Nancy Pelosis Reise nach Taiwan: Reisen ohne Aufhebens
Politikerbesuche in Taiwan sind schon aus Solidarität mit der Demokratie richtig. Nur muss man im Vorfeld nicht unbedingt so laut darüber reden.
E in Leak weniger, und wer sich bisher nicht besonders für Taiwan interessierte, könnte es in Ruhe weiter ignorieren. Hätte die Financial Times nicht schon Mitte Juli die Reisepläne öffentlich gemacht, wäre Nancy Pelosi wohl ohne Vorankündigung in Taipeh gelandet, wie es bei US-Delegationen öfter vorkommt. Peking hätte dann keine Gelegenheit für Drohungen gehabt, denen es nun – Gesichtsverlustgefahr vor dem wichtigen Parteitag! – Taten folgen lassen will.
Dabei rüttelt Pelosis Besuch keineswegs am Status quo. Seit Jahren geben sich hochrangige Delegationen in Taipeh die Klinke in die Hand, aus Ländern, die keine diplomatischen Beziehungen mit Taiwan unterhalten und der einen oder anderen Form einer „Ein-China-Politik“ folgen. Bis zum Wochenende waren vier japanische Parlamentarier vor Ort, darunter ein früherer Verteidigungsminister. Vor zwei Wochen kam Nicola Beer nicht als FDP-Politikerin, sondern als Vizepräsidentin des Europaparlaments nach Taiwan.

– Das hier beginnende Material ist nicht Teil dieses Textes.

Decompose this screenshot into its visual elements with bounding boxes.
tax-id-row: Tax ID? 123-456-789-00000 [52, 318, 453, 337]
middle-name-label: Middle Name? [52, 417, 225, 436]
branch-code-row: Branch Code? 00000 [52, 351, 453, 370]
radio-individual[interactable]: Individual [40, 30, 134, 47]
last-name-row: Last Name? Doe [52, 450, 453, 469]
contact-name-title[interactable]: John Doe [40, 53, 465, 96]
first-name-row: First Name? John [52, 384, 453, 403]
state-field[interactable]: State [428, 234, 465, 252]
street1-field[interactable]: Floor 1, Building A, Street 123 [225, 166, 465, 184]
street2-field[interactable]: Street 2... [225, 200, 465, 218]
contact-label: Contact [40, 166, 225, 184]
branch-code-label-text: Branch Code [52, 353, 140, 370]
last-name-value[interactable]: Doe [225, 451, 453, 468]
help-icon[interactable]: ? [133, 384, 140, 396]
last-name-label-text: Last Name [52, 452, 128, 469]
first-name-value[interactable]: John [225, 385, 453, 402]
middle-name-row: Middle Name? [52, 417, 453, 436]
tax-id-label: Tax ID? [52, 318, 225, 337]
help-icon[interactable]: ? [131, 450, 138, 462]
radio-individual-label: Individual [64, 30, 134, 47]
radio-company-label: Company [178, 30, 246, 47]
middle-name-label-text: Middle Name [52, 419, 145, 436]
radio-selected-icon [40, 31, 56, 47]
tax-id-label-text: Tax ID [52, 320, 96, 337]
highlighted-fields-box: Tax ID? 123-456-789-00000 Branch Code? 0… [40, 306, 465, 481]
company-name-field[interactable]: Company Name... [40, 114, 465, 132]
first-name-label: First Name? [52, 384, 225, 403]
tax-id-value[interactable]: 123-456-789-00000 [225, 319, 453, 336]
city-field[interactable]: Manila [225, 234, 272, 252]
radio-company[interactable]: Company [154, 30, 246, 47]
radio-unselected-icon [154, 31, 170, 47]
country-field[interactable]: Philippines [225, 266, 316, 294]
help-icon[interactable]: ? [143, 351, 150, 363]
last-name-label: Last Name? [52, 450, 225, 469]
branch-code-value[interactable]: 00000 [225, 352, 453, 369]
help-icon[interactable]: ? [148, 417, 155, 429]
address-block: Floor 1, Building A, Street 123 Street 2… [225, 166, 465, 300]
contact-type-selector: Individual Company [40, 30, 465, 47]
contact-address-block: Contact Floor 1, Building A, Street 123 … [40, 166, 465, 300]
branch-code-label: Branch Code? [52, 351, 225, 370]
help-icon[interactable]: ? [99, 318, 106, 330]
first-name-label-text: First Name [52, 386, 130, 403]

Es war der bislang ranghöchste Besuch einer amtierenden EU-Funktionsträgerin. 2020 schüttelte Taiwans Präsidentin mit dem damaligen Gesundheitsminister einem leibhaftigen US-Kabinettsmitglied die Hand. Kurz zuvor hatte der tschechische Senatspräsident seinen inneren Kennedy entdeckt und im Parlament in Taipeh festgestellt: „Ich bin ein Taiwaner.“ Das alles passierte fast unbemerkt, ohne Aufschrei und Drohungen, denn Chinas Proteste sind eben nicht unvermeidbar und naturgegeben.
Wann Peking sich aufregt und wann nicht, ist Frage taktischer Abwägungen. „Als die Männer kamen, haben sie nichts gesagt“, erinnerte Pelosi an den Besuch von sechs männlichen US-Parlamentariern im April, der geräuschlos ablief. Doch Pelosi, die in den USA eine polarisierende Figur ist, birgt die Chance, den Keil noch weiter in die amerikanische Gesellschaft zu treiben.
Politiker, Medien – wer über welches Stöckchen springt, wird genau registriert. Taiwans bedrohte, isolierte, dabei aus vielen Gründen wichtige Demokratie braucht Fürsprecher und Aufmerksamkeit. Die expansionistische Volksrepublik – ein Blick ins Südchinesische Meer oder zur Grenze mit Indien reicht aus – braucht eine Weltöffentlichkeit, die reflexartig zurückschreckt, sobald sich „Spannungen verschärfen“, als sei das keine bewusste Entscheidung.
Schon droht Chinas Botschafter in London britischen Parlamentariern, die eine Reise planen. Auch Bundestagsabgeordnete werden Taiwan wieder besuchen wollen. Sie sollten sich nicht davon abhalten lassen.